New tool for gene-based association analysis is more precise than similar methods
In a recent publication, postdoc Takiy Berrandou and professor Doug Speed from the Center for Quantitative Genetics and Genomics (QGG), together with Professor David Balding (University of Melbourne), have proposed LDAK-GBAT as a novel tool to conduct gene-based association analysis using only summary statistics data and a reference panel genotyping data.
Their article first explains the LDAK-GBAT framework and features, then uses simulated data to demonstrate the accuracy and computational efficiency of the new tool. Next the study compared LDAK-GBAT with five other gene-based association analysis methods, including the most well-liked MAGMA and GCTA-FastBAT, using data on 109 phenotypes from the UK Biobank, Million Veteran Program, and Psychiatric Genomics Consortium. They discovered that LDAK-GBAT is more effective than currently available tools, and that it finds 20% more significant associated genes than the next-best method.

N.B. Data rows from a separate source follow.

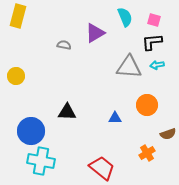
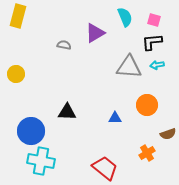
yellow circle: moved 2 px up
red trapezoid: moved 3 px right
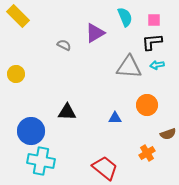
yellow rectangle: rotated 60 degrees counterclockwise
pink square: rotated 16 degrees counterclockwise
gray semicircle: rotated 16 degrees clockwise
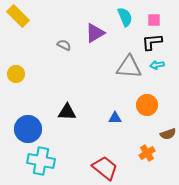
blue circle: moved 3 px left, 2 px up
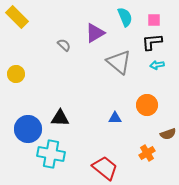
yellow rectangle: moved 1 px left, 1 px down
gray semicircle: rotated 16 degrees clockwise
gray triangle: moved 10 px left, 5 px up; rotated 36 degrees clockwise
black triangle: moved 7 px left, 6 px down
cyan cross: moved 10 px right, 7 px up
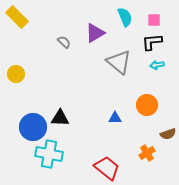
gray semicircle: moved 3 px up
blue circle: moved 5 px right, 2 px up
cyan cross: moved 2 px left
red trapezoid: moved 2 px right
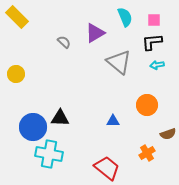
blue triangle: moved 2 px left, 3 px down
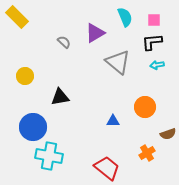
gray triangle: moved 1 px left
yellow circle: moved 9 px right, 2 px down
orange circle: moved 2 px left, 2 px down
black triangle: moved 21 px up; rotated 12 degrees counterclockwise
cyan cross: moved 2 px down
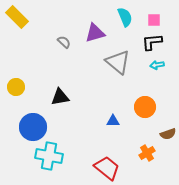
purple triangle: rotated 15 degrees clockwise
yellow circle: moved 9 px left, 11 px down
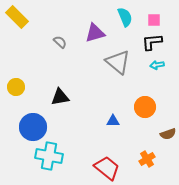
gray semicircle: moved 4 px left
orange cross: moved 6 px down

Lead author, postdoc Takiy Berrandou, says, "As well as being computationally efficient and powerful, LDAK-GBAT also includes a new 'clumping tool' that can be used to prioritize associated genes." He continues, "For example, our analysis of Type 1 Diabetes detected 1511 genes significant associated with developing the disease, then the clumping tool decided which 533 of these were likely to be the most important"
The work can be viewed in the current issue of the American Journal of Human Genetics.